お前に贅沢な暮らしをさせてやるために冒険者になったのに、一人ぼっちにさせてしまう様だ・・・」
身体が寒い、目が見えない・・・か。
俺にも経験があるから分かる。
もうすぐケビンは・・・
「何を言っているのお兄ちゃん!しっかりしてよ」
「レミオンは居るか?」
「あぁ、君の傍に居るよ!」
「お前に頼みがある。ニコルを・・・一人ぼっちになるニコルを頼めねぇか?」
「僕で良ければ任せておけ!大事な友の妹だ。
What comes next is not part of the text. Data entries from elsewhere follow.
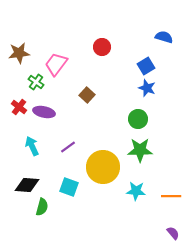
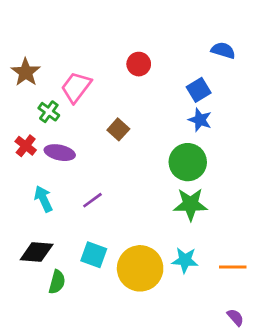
brown star: (19, 53) -> (26, 72), turned -30
green circle: (138, 119) -> (188, 162), size x1.4
yellow circle: (103, 167) -> (140, 268), moved

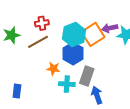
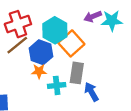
red cross: (42, 23) -> (18, 24), size x1.6
orange square: (93, 34) -> (71, 43), moved
blue hexagon: (73, 54) -> (41, 52), moved

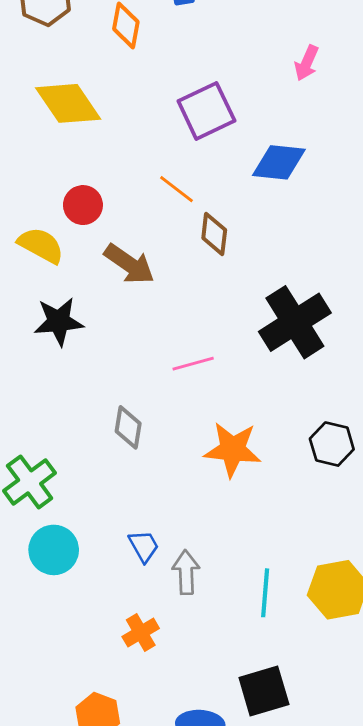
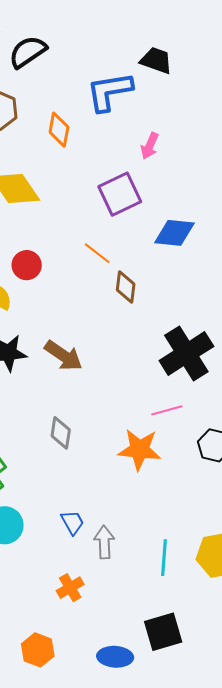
pink arrow: (307, 63) -> (150, 146), moved
brown arrow: (129, 264) -> (63, 356), moved
pink line: (193, 364) -> (167, 410), moved

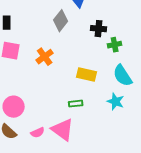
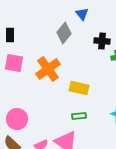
orange cross: (45, 57) -> (48, 69), size x1.4
yellow rectangle: (87, 75) -> (79, 88), moved

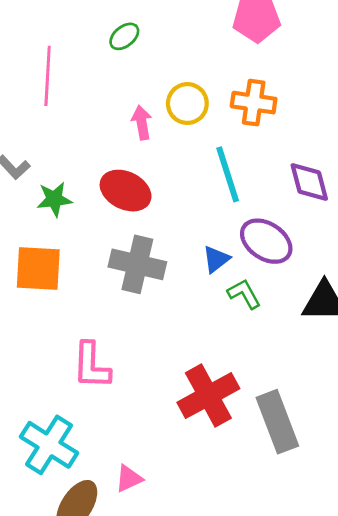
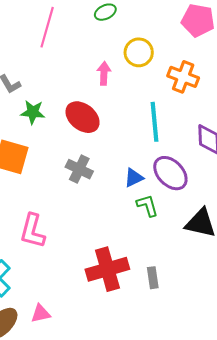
yellow circle: (187, 104) -> (139, 52), moved
gray cross: (137, 264) -> (79, 169), size x0.7
gray rectangle: (277, 422) -> (153, 278), moved, size x0.5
君の代わりに護ってやるさ!」
「有難てぇ・・・友か・・・嬉しいぜ!」
「ルーク!」
「何だケビン?」
「お前も・・・俺の大事な友だぜ!」
「あぁ、俺もお前は大事な友だよ!」
「そうか・・・俺は英雄の友か・・・あの世で自慢出来るな!」
「センバさん・・・いるかい?」
「ここにいるぞ!」
「あなたの様な頼もしい大人が居たおかげで・・・凄く心強かったですよ・・・有難う」
「・・・」
「ベレット!」
「ここにいるぜ!」
「アンタからは女性の事をいろいろ教わったな・・・楽しかったなぁ・・・」
ケビンの息が荒くなって来た。
クソ!俺は見ている事しか出来ないのか!
「俺も楽しかったぜ!又一緒に女の尻追っかけようぜ。だからしっかりしろ!」
「又女性を・・・ア・アイシャさん居るかい?」
「いるわよ!」
「アンタは俺にとって・・・本当に女神様だった・・・ルークの奴に取られたのは癪だが、友と・・・俺と大事な友と何時までも仲良くな・・・グハッ!」
ここで又大きな血を吐くケビン。
「「もう喋るな!」」
俺とレミオンは叫ぶ。
「あぁ・・・眠くなって来た・・・」
「お兄ちゃん!」
「「「「ケビン!」」」」
「ケビン君!」
「ニコル・・・幸せに・・・な・・・れ・・・よ」
ケビンの力がスーっと抜け、目を閉じる。
「お兄ちゃん!」
「「「「ケビン!」」」」
「ケビン君!」
俺の事を「友」と呼んでくれたケビンは逝ってしまった。
前世から通して初めて大事な友だった。